- Education: Oxford University
- Known for: Acute Myeloid Leukemia and Measurable Residual Disease
- Awards: Alpha Omega Alpha, Johns Hopkins Chapter Honorary Fellow, Royal College of Physicians, NHLBI Directors Award NHLBI Orloff Award NIH Bench to Bedside Award NIH Directors Challenge Innovation Award American College of Physicians Early Career Physician Award American Society for Clinical Investigation Young Physician-Scientist Award Presidential Early Career Award for Scientists and Engineers (2019)
- Scientific career
- Workplaces: National Institutes of Health

= Christopher Hourigan =

Leukemia physician scientist

Christopher Hourigan is a physician-scientist known for work on measurable residual disease (MRD; previously termed minimal residual disease) in acute myeloid leukemia.

He was previously Chief of the Laboratory of Myeloid Malignancies at the National Heart, Lung, and Blood Institute and founding co-director of the Myeloid Malignancies Program at the National Institutes of Health in Bethesda, Maryland.

== Education ==
Hourigan graduated from Oxford University Medical School and received his DPhil for work with Sir John Bell (physician) at the Weatherall Institute of Molecular Medicine at Oxford University. He completed postdoctoral clinical training at Guy's and St Thomas' Hospital in London, Johns Hopkins Bayview Medical Center, and the Sidney Kimmel Comprehensive Cancer Center at Johns Hopkins Hospital in Baltimore. He is board certified in Internal Medicine, Hematology, and Medical Oncology.

== Research ==
Hourigan is best known for work on Measurable Residual Disease (MRD) and precision medicine in Acute Myeloid Leukemia (AML). This included the demonstration that intervention in patients with AML MRD may improve survival,
that low-level TP53 mutations are detectable pre-transplantation in patients with sickle cell disease who develop myeloid malignancy after hematopoietic stem cell transplantation, and that patient-personalized single cell sequencing can distinguish mutations associated with non-malignant cells rather than residual AML. He has held senior leadership positions in the European Leukemia Network (ELN) guidelines committee for AML MRD, the Foundation for the National Institutes of Health (FNIH) biomarkers consortium for AML MRD, the National Cancer Institute (NCI) MyeloMATCH precision medicine initiative, the Center for International Blood and Marrow Transplant Research (CIBMTR), and on the American Society of Hematology (ASH) guidelines committee for AML in older adults.

== Honors and awards ==
In 2019, Hourigan received a Presidential Early Career Award for Scientists and Engineers for his research on Measurable Residual Disease in Acute Myeloid Leukemia.

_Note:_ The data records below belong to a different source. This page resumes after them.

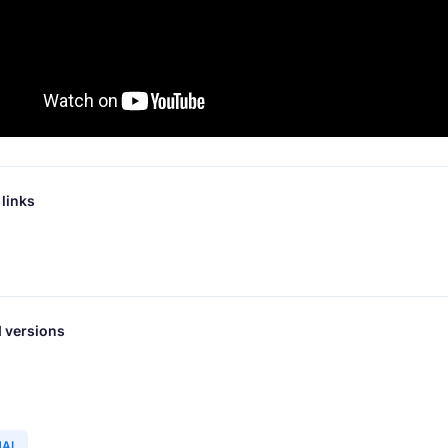
links
 versions
NAL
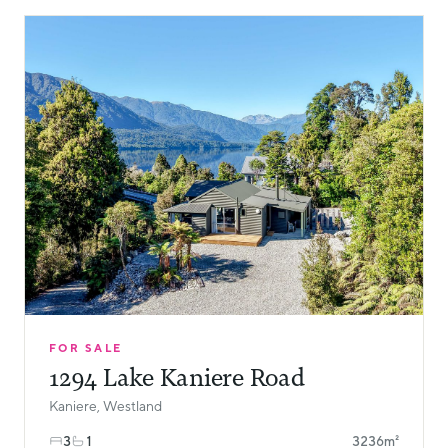
FOR SALE
1294 Lake Kaniere Road
Kaniere, Westland
3
1
3236m²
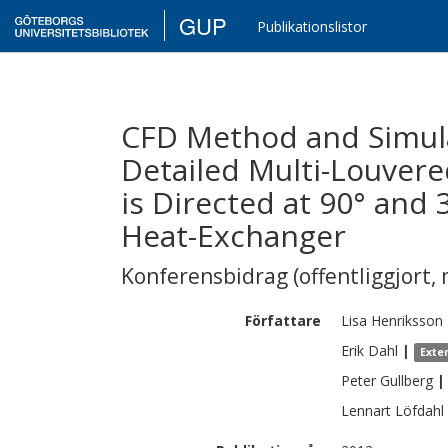
GUP
Publikationslistor
CFD Method and Simula
Detailed Multi-Louvere
is Directed at 90° and
Heat-Exchanger
Konferensbidrag (offentliggjort, 
Författare
Lisa
Henriksson
Erik
Dahl
|
Exte
Peter
Gullberg
|
Lennart
Löfdahl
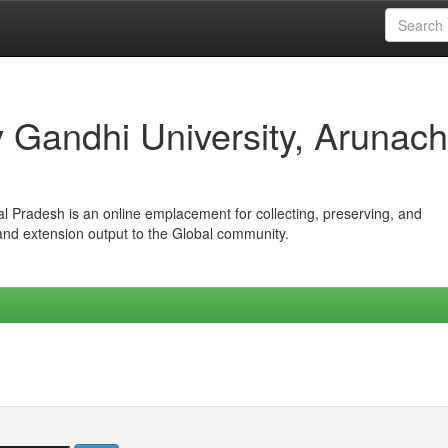
iv Gandhi University, Arunach
hal Pradesh is an online emplacement for collecting, preserving, and
 and extension output to the Global community.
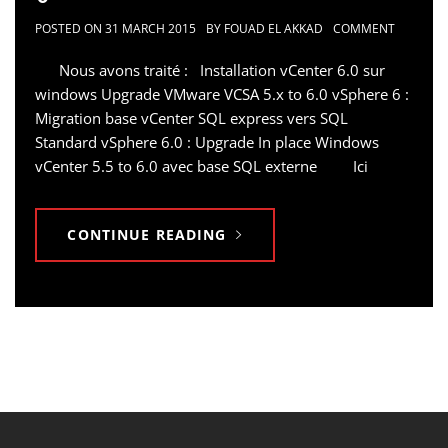
POSTED ON
31 MARCH 2015
BY
FOUAD EL AKKAD
COMMENT
Nous avons traité : Installation vCenter 6.0 sur
windows Upgrade VMware VCSA 5.x to 6.0 vSphere 6 :
Migration base vCenter SQL express vers SQL
Standard vSphere 6.0 : Upgrade In place Windows
vCenter 5.5 to 6.0 avec base SQL externe Ici
CONTINUE READING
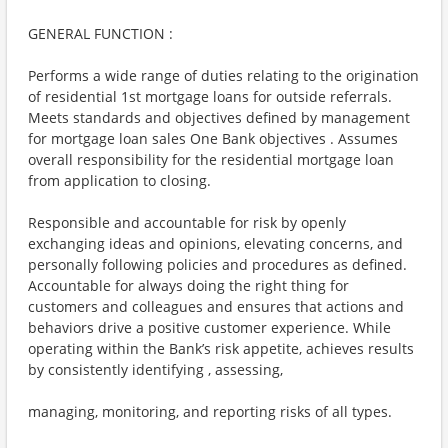
GENERAL FUNCTION :
Performs a wide range of duties relating to the origination
of residential 1st mortgage loans for outside referrals.
Meets standards and objectives defined by management
for mortgage loan sales One Bank objectives . Assumes
overall responsibility for the residential mortgage loan
from application to closing.
Responsible and accountable for risk by openly
exchanging ideas and opinions, elevating concerns, and
personally following policies and procedures as defined.
Accountable for always doing the right thing for
customers and colleagues and ensures that actions and
behaviors drive a positive customer experience. While
operating within the Bank’s risk appetite, achieves results
by consistently identifying , assessing,
managing, monitoring, and reporting risks of all types.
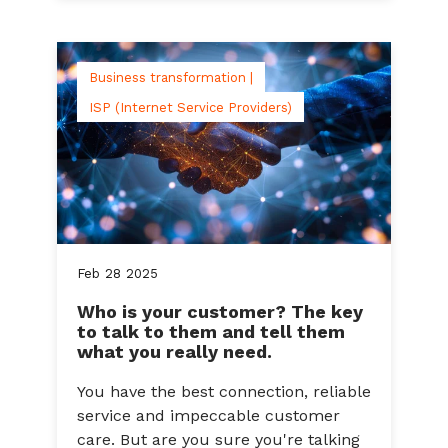
Business transformation |
ISP (Internet Service Providers)
Feb
28
2025
Who is your customer? The key
to talk to them and tell them
what you really need.
You have the best connection, reliable
service and impeccable customer
care. But are you sure you're talking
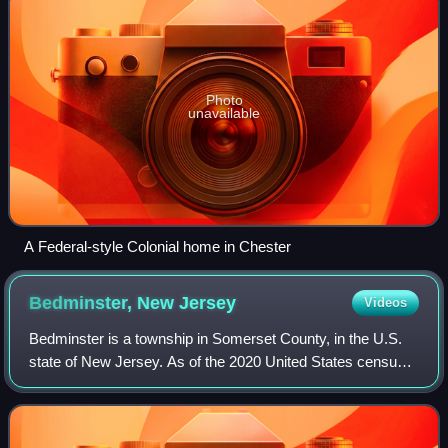
Photo
unavailable
A Federal-style Colonial home in Chester
Bedminster, New
Jersey
Videos
Bedminster is a township in Somerset County, in the U.S.
state of New Jersey. As of the 2020 United States census,
the township's population was 8,272, an increase of 107
from the 2010 census count of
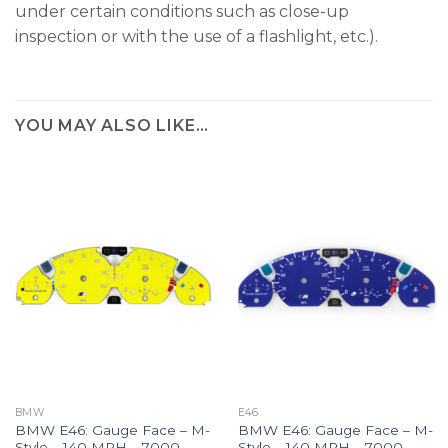
under certain conditions such as close-up
inspection or with the use of a flashlight, etc.).
YOU MAY ALSO LIKE…
BMW
E46
BMW E46: Gauge Face – M-
BMW E46: Gauge Face – M-
Style – 140 MPH – 7000
Style – 140 MPH – 7000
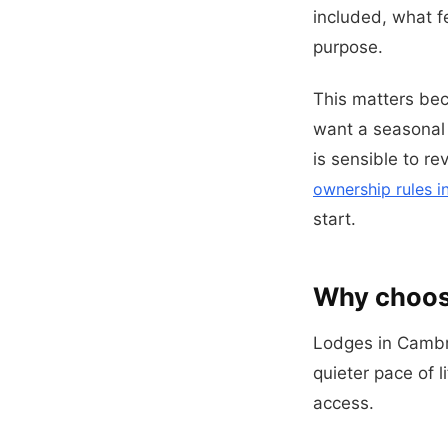
included, what f
purpose.
This matters be
want a seasonal r
is sensible to r
ownership rules i
start.
Why choose
Lodges in Cambr
quieter pace of l
access.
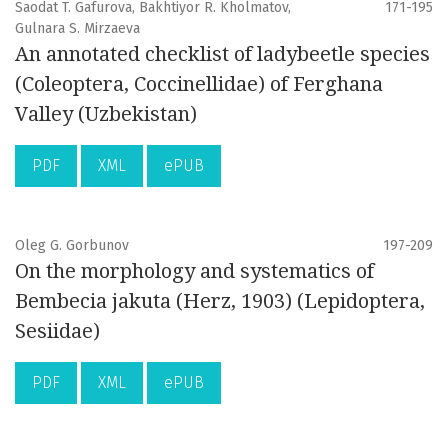
Saodat T. Gafurova, Bakhtiyor R. Kholmatov,
171-195
Gulnara S. Mirzaeva
An annotated checklist of ladybeetle species
(Coleoptera, Coccinellidae) of Ferghana
Valley (Uzbekistan)
PDF
XML
ePUB
Oleg G. Gorbunov
197-209
On the morphology and systematics of
Bembecia jakuta (Herz, 1903) (Lepidoptera,
Sesiidae)
PDF
XML
ePUB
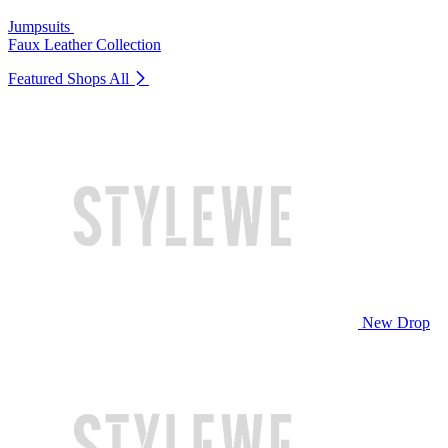
Jumpsuits
Faux Leather Collection
Featured Shops
All
New Drop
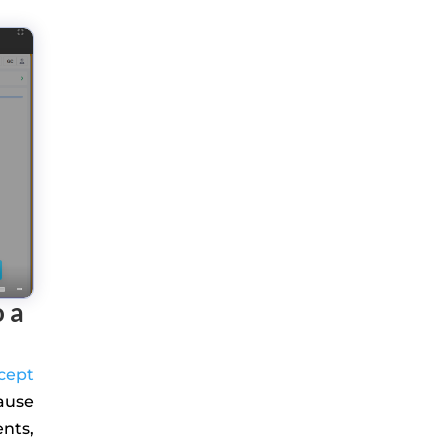
 a
cept
cause
nts,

In 2020, Hourigan was awarded the National Heart, Lung, and Blood Institute Orloff Award and honored for one of the top NIH accomplishments of 2020.

== Selected publications ==
- Hourigan, C. S., Dillon, L. W., Gui, G., Logan, B. R., Fei, M., Ghannam, J., ... & Horwitz, M. E. (2020). Impact of conditioning intensity of allogeneic transplantation for acute myeloid leukemia with genomic evidence of residual disease. Journal of Clinical Oncology, 38(12), 1273–1283.
- Schuurhuis GJ, Heuser M, Freeman S, Béné MC, Buccisano F, Cloos J, Grimwade D, Haferlach T, Hills RK, Hourigan CS, Jorgensen JL. Minimal/measurable residual disease in AML: a consensus document from the European LeukemiaNet MRD Working Party. Blood, The Journal of the American Society of Hematology. 2018 Mar 22;131(12):1275-91.
- Tyner JW, Tognon CE, Bottomly D, Wilmot B, Kurtz SE, Savage SL, Long N, Schultz AR, Traer E, Abel M, Agarwal A. Functional genomic landscape of acute myeloid leukaemia. Nature. 2018 Oct;562(7728):526-31. (PMC open access)
- Hourigan, C. S., & Karp, J. E. (2013). Minimal residual disease in acute myeloid leukaemia. Nature reviews Clinical oncology, 10(8), 460–471.
- Hourigan, C. S., Gale, R. P., Gormley, N. J., Ossenkoppele, G. J., & Walter, R. B. (2017). Measurable residual disease testing in acute myeloid leukaemia. Leukemia, 31(7), 1482–1490.